Description of the task — Your answer should consist of each line from the data below that contains "Javelot".

____ Excerpted data

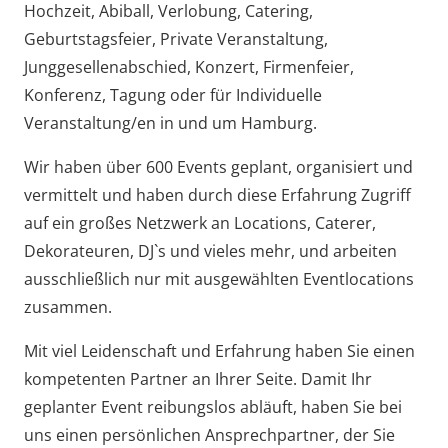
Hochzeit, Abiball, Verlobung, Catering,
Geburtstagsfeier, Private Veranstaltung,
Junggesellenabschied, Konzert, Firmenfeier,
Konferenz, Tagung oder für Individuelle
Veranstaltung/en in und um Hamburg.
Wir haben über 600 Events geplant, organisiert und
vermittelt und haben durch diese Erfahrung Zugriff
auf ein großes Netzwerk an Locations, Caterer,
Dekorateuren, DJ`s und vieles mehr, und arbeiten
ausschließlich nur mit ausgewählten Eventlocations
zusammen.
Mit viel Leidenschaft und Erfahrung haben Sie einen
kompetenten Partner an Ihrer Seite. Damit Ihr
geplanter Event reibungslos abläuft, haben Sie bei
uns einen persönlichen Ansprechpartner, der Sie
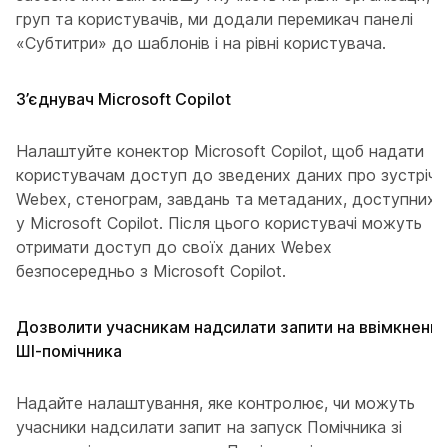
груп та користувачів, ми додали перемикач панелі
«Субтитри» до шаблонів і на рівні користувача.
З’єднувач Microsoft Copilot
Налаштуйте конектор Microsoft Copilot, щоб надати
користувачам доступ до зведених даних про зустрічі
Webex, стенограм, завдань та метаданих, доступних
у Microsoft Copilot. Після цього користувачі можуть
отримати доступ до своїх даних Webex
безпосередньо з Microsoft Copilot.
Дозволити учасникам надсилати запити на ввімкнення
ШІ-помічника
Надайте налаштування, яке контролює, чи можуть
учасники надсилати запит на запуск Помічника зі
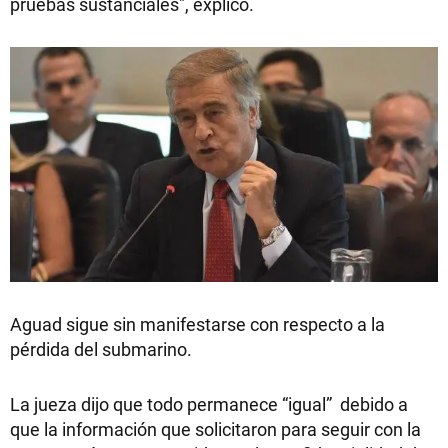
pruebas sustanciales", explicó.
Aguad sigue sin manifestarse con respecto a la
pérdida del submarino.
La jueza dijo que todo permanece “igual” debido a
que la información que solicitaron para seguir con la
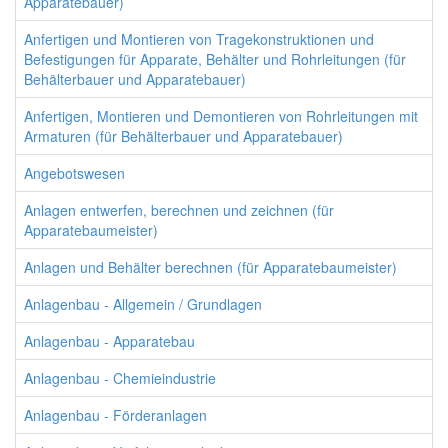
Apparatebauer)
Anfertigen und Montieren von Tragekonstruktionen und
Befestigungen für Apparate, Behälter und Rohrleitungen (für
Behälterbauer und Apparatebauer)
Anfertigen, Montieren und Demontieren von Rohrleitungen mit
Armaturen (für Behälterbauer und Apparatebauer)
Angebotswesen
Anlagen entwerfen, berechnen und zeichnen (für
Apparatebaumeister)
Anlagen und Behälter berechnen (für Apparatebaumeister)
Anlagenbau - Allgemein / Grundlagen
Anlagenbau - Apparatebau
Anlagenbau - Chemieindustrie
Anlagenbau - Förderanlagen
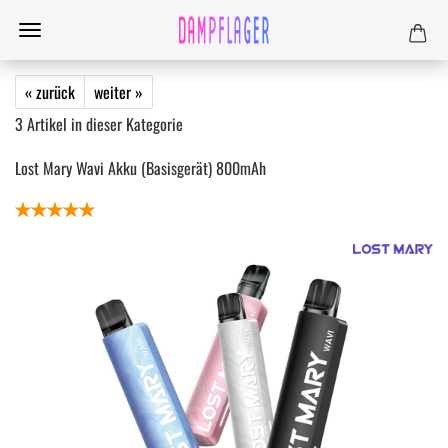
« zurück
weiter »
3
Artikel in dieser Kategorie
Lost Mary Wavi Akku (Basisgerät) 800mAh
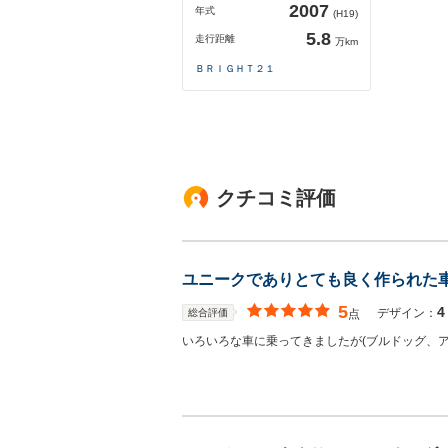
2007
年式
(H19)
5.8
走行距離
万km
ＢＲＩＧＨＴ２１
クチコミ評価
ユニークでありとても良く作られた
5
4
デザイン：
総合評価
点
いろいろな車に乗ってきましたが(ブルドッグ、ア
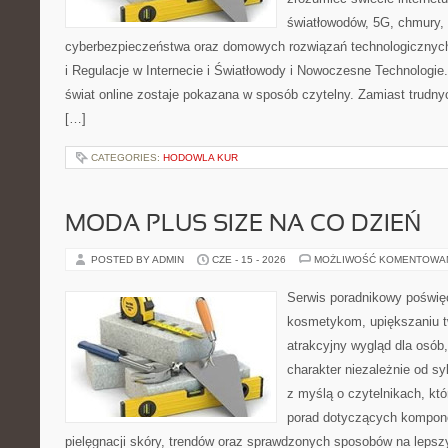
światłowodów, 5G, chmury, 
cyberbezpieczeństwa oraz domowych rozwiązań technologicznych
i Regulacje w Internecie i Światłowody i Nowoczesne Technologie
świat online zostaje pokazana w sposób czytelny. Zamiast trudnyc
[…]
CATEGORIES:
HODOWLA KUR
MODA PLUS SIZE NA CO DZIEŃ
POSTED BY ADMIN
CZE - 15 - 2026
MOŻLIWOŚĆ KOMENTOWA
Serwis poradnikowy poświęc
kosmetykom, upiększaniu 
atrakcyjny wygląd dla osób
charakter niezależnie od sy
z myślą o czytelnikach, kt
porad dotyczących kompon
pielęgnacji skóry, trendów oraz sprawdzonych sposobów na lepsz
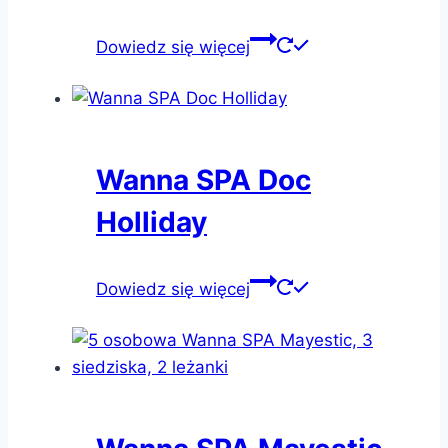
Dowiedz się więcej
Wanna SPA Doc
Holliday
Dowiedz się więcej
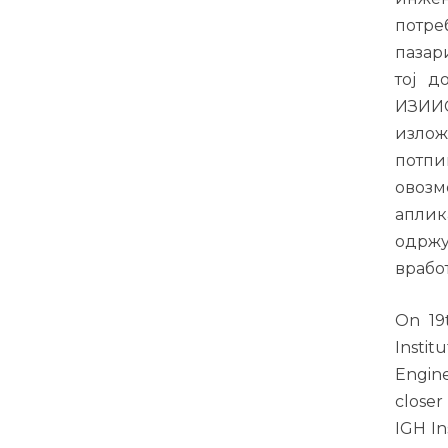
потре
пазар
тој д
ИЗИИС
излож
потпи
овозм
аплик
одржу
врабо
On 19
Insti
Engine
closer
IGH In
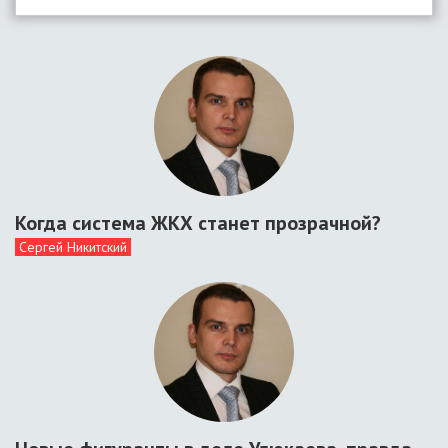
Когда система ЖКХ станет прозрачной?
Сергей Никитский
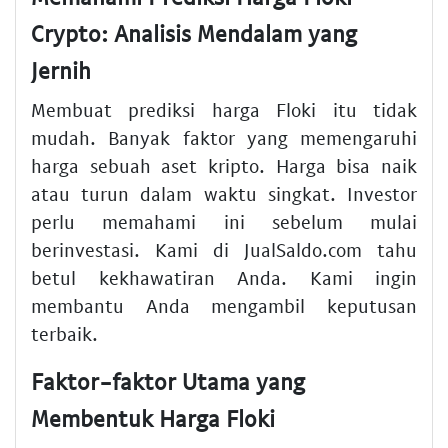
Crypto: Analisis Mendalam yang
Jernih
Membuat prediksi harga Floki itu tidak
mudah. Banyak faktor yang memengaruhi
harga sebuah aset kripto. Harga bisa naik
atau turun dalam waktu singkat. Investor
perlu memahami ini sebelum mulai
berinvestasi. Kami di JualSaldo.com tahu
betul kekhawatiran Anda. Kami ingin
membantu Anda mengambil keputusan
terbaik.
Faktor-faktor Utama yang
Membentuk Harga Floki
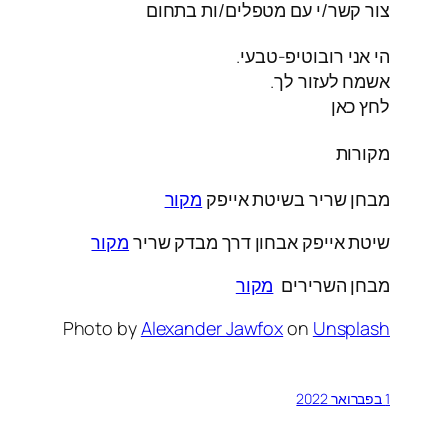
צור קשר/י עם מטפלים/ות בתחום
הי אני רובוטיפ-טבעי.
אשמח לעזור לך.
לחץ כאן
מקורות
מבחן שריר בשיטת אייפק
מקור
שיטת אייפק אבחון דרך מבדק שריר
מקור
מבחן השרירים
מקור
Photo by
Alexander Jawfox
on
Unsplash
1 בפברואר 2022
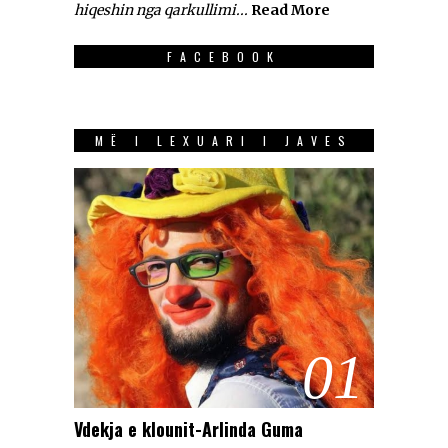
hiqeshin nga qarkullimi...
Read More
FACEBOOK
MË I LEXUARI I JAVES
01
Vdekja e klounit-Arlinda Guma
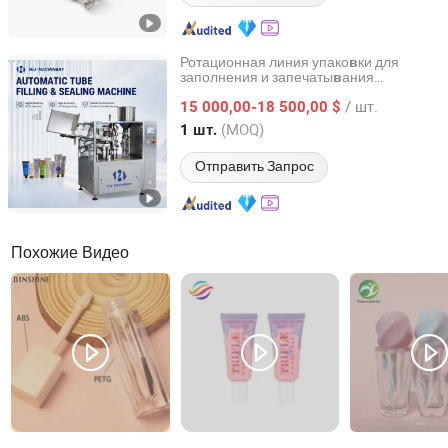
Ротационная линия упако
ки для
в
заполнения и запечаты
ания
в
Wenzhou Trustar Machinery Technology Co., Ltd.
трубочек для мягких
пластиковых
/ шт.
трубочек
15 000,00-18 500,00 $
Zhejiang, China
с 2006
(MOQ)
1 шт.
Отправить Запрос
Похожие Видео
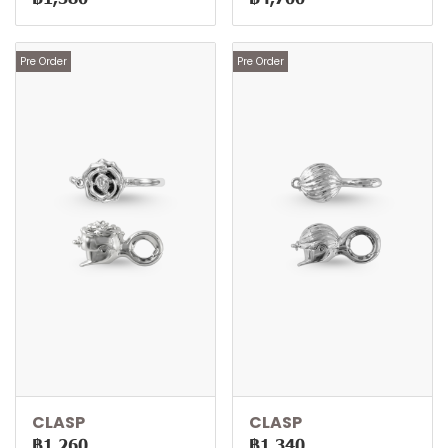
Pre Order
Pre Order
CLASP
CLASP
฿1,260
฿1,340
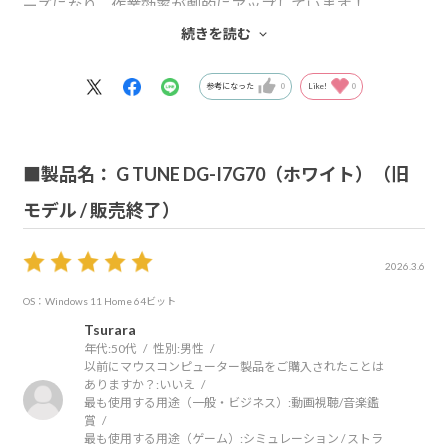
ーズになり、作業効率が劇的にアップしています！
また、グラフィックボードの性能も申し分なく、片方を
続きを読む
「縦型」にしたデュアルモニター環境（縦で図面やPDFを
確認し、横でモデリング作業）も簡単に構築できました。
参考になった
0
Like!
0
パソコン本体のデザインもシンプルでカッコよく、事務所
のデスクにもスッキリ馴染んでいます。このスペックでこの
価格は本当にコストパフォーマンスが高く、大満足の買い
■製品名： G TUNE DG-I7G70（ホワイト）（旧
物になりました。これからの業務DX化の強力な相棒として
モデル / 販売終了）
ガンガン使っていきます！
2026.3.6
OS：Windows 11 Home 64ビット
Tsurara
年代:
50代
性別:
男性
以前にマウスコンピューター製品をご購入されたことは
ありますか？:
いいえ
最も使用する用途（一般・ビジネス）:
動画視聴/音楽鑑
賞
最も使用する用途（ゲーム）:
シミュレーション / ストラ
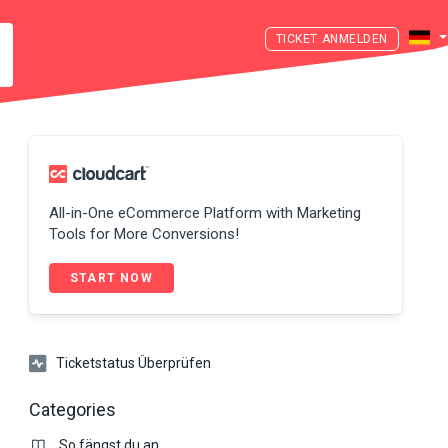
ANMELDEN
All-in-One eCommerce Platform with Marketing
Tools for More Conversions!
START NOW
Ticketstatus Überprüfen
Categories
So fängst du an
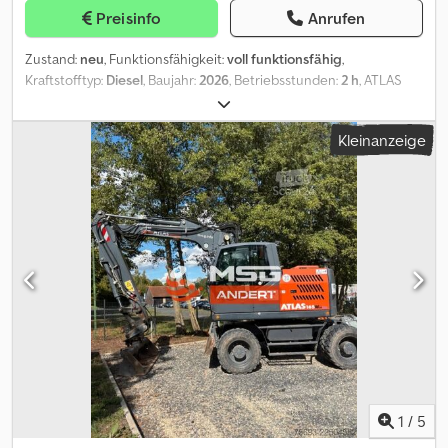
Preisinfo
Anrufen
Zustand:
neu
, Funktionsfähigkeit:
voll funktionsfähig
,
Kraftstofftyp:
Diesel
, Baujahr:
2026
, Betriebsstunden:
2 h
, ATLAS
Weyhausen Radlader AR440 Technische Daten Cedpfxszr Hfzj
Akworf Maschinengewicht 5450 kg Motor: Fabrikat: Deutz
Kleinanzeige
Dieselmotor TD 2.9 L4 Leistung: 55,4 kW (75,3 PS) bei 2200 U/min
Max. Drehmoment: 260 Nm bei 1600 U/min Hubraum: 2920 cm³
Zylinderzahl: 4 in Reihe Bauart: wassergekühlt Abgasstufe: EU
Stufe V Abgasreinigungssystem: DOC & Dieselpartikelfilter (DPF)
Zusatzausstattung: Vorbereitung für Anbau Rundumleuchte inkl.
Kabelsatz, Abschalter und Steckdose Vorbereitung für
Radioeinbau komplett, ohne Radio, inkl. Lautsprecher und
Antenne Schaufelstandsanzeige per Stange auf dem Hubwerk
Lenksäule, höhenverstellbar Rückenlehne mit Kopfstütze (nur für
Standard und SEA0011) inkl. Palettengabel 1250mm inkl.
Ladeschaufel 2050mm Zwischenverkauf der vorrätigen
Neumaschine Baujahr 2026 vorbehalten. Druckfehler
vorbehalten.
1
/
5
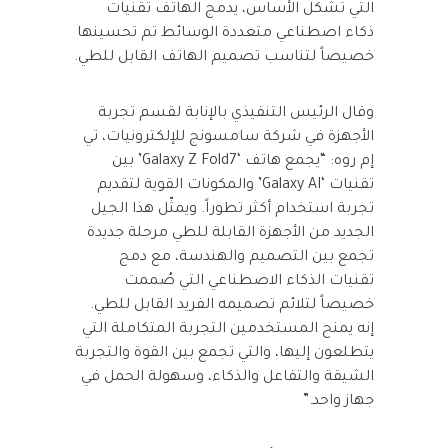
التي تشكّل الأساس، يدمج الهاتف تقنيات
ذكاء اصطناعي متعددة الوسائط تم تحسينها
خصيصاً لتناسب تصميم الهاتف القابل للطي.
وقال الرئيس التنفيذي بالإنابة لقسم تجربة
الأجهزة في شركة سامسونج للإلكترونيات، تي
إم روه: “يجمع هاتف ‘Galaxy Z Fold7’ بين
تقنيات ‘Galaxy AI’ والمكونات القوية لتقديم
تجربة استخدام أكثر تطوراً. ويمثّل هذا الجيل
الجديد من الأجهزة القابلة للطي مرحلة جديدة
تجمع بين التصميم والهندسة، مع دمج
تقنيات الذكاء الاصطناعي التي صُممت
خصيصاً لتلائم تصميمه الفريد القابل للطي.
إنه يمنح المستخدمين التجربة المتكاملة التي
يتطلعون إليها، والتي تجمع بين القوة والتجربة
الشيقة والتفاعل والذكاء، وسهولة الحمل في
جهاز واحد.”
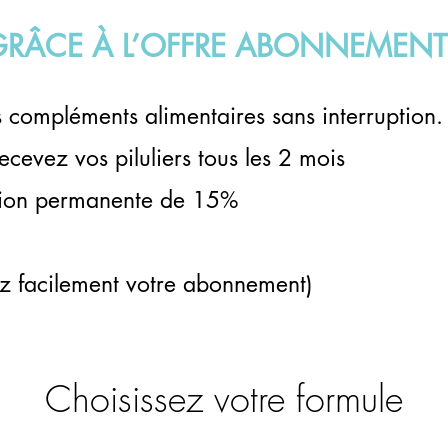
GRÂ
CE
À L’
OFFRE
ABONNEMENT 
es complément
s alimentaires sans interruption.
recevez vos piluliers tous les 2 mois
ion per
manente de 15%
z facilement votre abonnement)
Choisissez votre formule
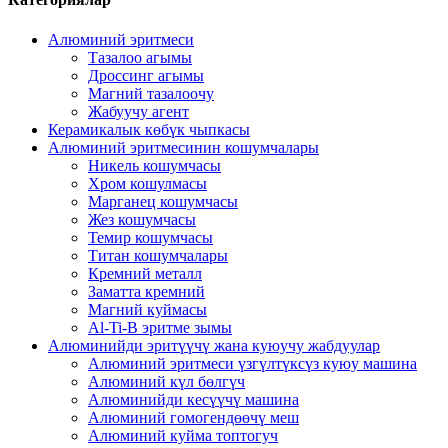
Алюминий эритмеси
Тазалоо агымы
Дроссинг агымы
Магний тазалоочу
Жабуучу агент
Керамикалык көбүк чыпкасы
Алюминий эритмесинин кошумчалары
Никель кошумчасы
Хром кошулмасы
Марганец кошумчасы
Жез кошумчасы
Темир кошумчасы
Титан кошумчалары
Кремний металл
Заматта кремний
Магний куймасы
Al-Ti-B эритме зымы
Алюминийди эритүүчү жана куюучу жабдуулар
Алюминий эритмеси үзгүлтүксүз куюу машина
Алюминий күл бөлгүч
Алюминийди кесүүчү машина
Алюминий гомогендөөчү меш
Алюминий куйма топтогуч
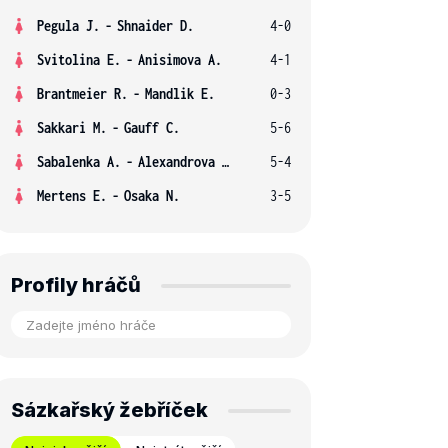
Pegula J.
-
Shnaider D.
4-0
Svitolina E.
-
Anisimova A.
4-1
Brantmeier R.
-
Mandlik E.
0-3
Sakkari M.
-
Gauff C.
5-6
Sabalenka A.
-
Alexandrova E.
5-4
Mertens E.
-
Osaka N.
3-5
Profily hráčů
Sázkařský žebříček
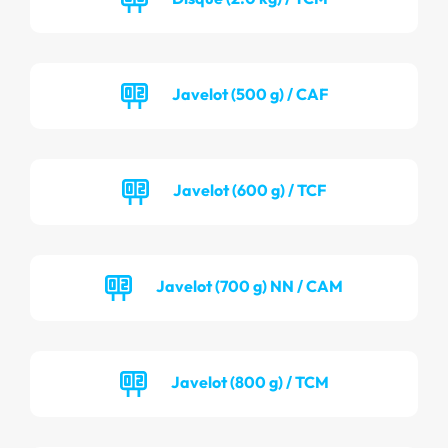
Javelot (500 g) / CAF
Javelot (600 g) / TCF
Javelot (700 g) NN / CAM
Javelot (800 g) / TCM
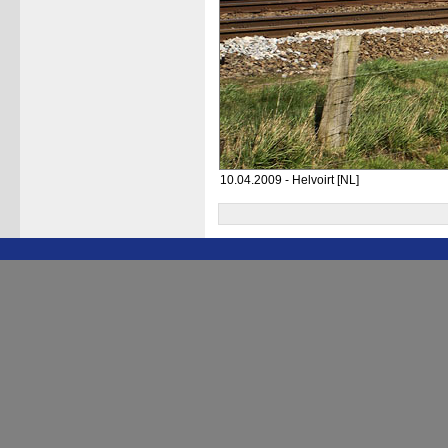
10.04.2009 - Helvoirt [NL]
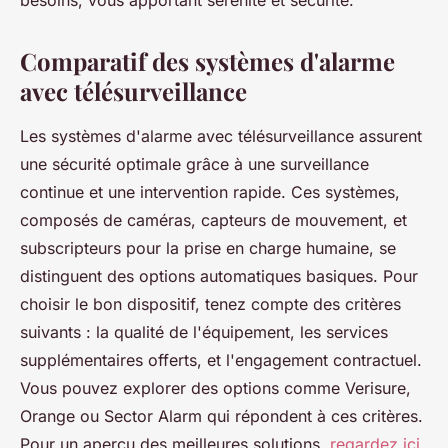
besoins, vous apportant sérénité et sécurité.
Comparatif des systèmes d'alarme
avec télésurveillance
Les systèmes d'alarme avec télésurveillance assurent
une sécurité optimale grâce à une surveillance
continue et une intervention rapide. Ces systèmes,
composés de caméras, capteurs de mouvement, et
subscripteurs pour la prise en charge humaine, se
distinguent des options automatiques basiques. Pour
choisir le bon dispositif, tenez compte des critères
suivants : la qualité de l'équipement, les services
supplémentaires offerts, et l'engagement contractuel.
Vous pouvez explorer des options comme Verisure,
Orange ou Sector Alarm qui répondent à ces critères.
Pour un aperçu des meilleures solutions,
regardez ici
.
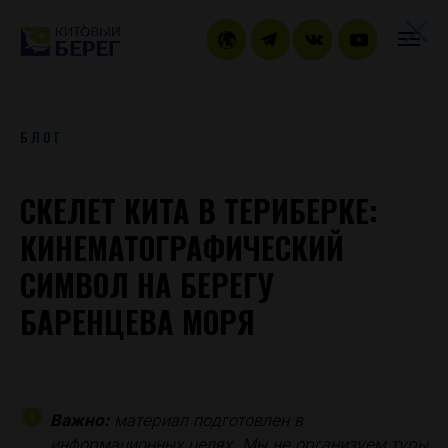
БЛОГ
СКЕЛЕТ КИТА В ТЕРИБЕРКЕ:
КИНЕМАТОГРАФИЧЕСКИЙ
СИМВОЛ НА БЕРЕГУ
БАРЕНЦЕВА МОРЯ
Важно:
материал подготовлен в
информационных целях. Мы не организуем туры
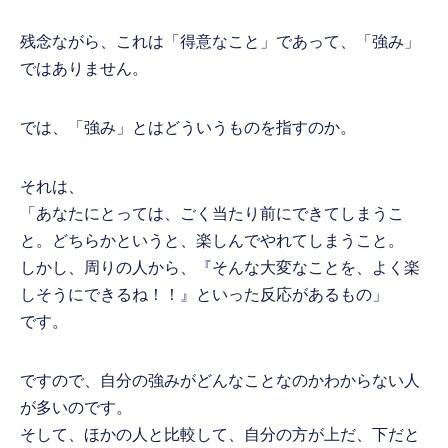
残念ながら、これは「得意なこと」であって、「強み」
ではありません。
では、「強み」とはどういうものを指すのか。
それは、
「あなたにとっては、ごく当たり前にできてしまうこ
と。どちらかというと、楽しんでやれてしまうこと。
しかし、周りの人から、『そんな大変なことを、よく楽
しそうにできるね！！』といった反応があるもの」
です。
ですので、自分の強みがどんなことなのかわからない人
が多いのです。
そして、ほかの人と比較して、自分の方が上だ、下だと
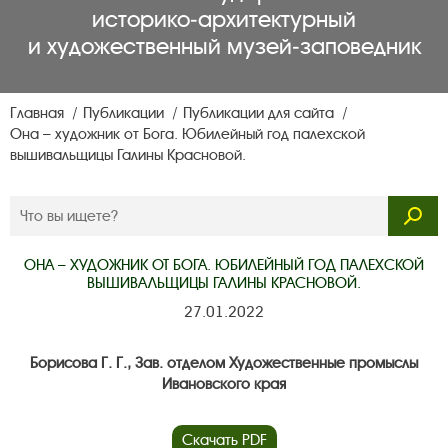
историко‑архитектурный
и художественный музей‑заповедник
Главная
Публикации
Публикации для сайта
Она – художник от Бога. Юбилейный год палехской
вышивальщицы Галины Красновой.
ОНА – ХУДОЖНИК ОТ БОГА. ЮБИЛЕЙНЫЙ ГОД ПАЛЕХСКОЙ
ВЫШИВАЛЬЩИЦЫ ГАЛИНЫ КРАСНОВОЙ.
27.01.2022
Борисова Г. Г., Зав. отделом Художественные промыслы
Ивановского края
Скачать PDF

________

Result of this task —
Javelot (500 g) / CAF
Javelot (600 g) / TCF
Javelot (700 g) NN / CAM
Javelot (800 g) / TCM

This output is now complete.